Adding and connecting to data sources (Data Virtualization)

Data Virtualization supports many relational and non-relational data sources that you can add to your data source environment. Data Virtualization connects to relational data sources by using the Java Database Connectivity (JDBC) protocol.

There are several ways that you can connect to your data sources.

Before you begin

  1. If you want to enforce governance for your published objects, set up a governed catalog to publish your assets to. For more information, see Enabling enforcement of data protection rules in Data Virtualization.
  2. Review the list of data sources that are supported for Data Virtualization as a service. For more information, see Supported data sources (Data Virtualization as a service).
  3. For certain data sources, such as Google BigQuery, SAP HANA, and Snowflake, you must complete specific steps.
  4. After a data source is added, any user with virtualize permissions (Data Virtualization Manager or Engineer roles) can create virtual tables. The user can create virtual tables by using any of the added data sources, no matter which user added the data source. Users with a Data Virtualization User role must be granted access to the virtualized table or view by using the data request workflow. For more information, see Managing users and roles.
  5. Review considerations and restrictions for data type mapping in Data Virtualization. For more information, see Data source considerations (Data Virtualization).

Adding a new data source

To add a data source to your environment, complete the following steps.

Procedure

  1. Click Data > Data Virtualization > Data sources.
  2. Click Add connection > New connection to see a list of data sources that can be added to Data Virtualization.
  3. Select the type of data source that you want to connect to and then click Select.
    The type of connection that you create determines the information that you must provide.

    Typically, a connection requires a URL, a hostname, and port number.

  4. Specify the required information based on the connection that you selected:
    • The connection name and description.
    • The name of the database
    • The hostname or IP address and port number of the database, which is required to access the connection.
    • The username and password that allow access to the data source.
      Note: The username and password that is specified here refer to an ID with read-only access to the data source. This user is required for accessing data from the data source and does not necessarily correspond to a Cloud Pak for Data username or a Data Virtualization user ID.

      For some data sources, you can use the Cloud Pak for Data credentials to access the data source.

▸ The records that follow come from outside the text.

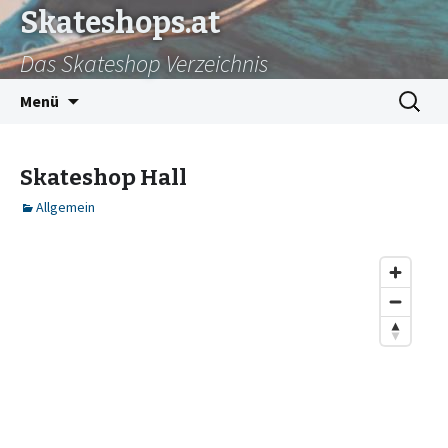
Skateshops.at
Das Skateshop Verzeichnis
Zum
Suchen
Menü
Inhalt
nach:
springen
Skateshop Hall
Allgemein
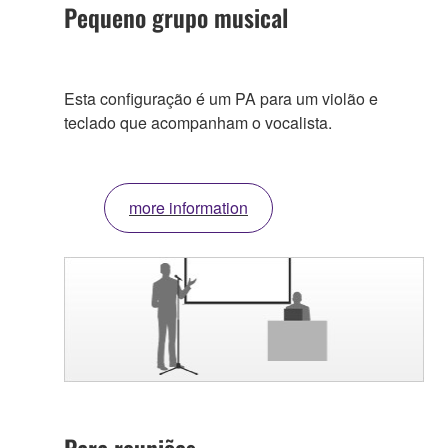
Pequeno grupo musical
Esta configuração é um PA para um violão e
teclado que acompanham o vocalista.
more information
Para reuniões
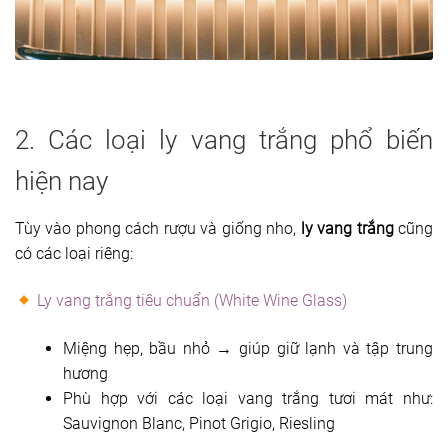
2. Các loại ly vang trắng phổ biến
hiện nay
Tùy vào phong cách rượu và giống nho,
ly vang trắng
cũng
có các loại riêng:
Ly vang trắng tiêu chuẩn (White Wine Glass)
Miệng hẹp, bầu nhỏ → giúp giữ lạnh và tập trung
hương
Phù hợp với các loại vang trắng tươi mát như:
Sauvignon Blanc, Pinot Grigio, Riesling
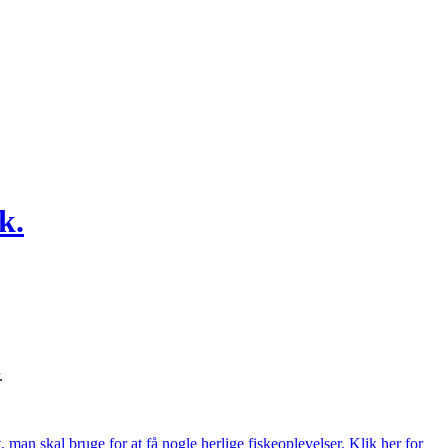
k.
.
t, man skal bruge for at få nogle herlige fiskeoplevelser. Klik her for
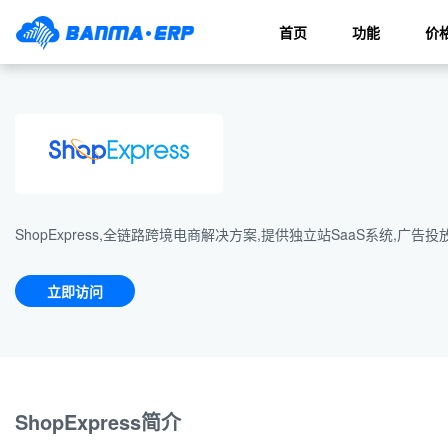
首页
功能
价
ShopExpress,全链路跨境电商解决方案,提供独立站SaaS系统,
立即访问
ShopExpress简介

To do so, select the corresponding checkbox.

    • Any additional properties required to create the connection.
  5. If you want to use SSL to connect to the database, copy the content of the SSL certificate and paste it in the corresponding box.
  6. Click Create to add the connection to the data source environment.

Adding a data source from an existing connection

To add a data source from an existing connection, complete the following steps.

Before you begin

You might see a blank page when you follow these steps. To work around the issue, visit the Data > Data Virtualization > Platform connections page before you use the following procedure.

Procedure

  1. Click Data > Data Virtualization > Data sources.
  2. Click the Add connection drop-down menu and click Existing connection to see a list of data sources that can be added to Data Virtualization.
  3. Select the data source that you want to add and click Add.

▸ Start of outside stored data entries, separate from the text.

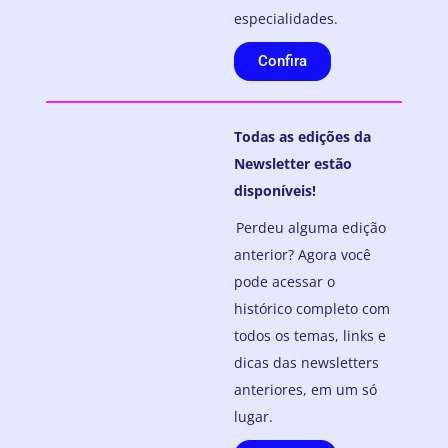
especialidades.
Confira
Todas as edições da
Newsletter estão
disponíveis!
Perdeu alguma edição
anterior? Agora você
pode acessar o
histórico completo com
todos os temas, links e
dicas das newsletters
anteriores, em um só
lugar.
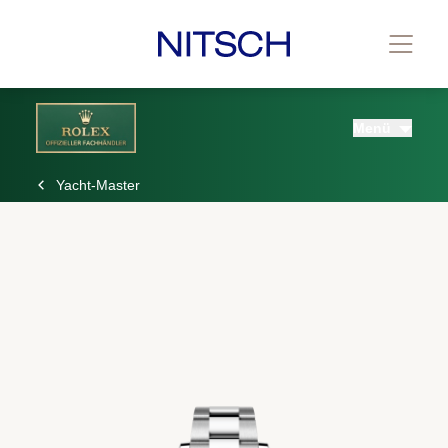
Menü
Yacht-Master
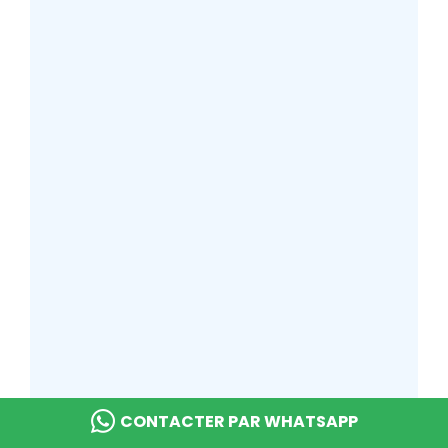
CONTACTER PAR WHATSAPP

Connecting to data sources at the platform level

About this task

You can create connections that can be used by various services across the platform. Any user who has access to the platform can see these connections. However, only users with the credentials for the data source can use a connection. These platform-level connections are available from the Platform connections page.

Restriction: Not all services support the same types of connections. Most services support a subset of the connections that are supported by the platform.

The Platform connections page is a specialized view of the Platform assets catalog. (The connections that are defined on the Platform connections page are also included in the Platform assets catalog.)

The Platform connections page shows the list of connections that can be used by various services on the platform. At a minimum, all users have the Viewer role on the catalog, which means that they can see the connections that are defined.

Required permissions
To create a platform-level connection, you must be an Editor or Administrator on the Platform connections catalog.
Tip: Work with your data source administrator to ensure that you have the correct information to connect to your data source.

To create a platform-level connection, following these steps.

Procedure

  1. Click Data > Platform connections
  2. Click New connection.
  3. Select the type of data source that you want to connect to.

    If you want to connect to an unsupported data source by creating a Generic JDBC connection, a Cloud Pak for Data platform administrator must upload the JDBC drivers for that data source. For more information, see Importing JDBC drivers for data sources.

  4. Enter a name and description for the connection.
  5. Enter the details for the connection.
    The type of connection that you are creating determines the information that you must specify. Typically, a connection requires either:
    • A host name and port number
    • A URL

    You might also need to specify the database that you want to connect to.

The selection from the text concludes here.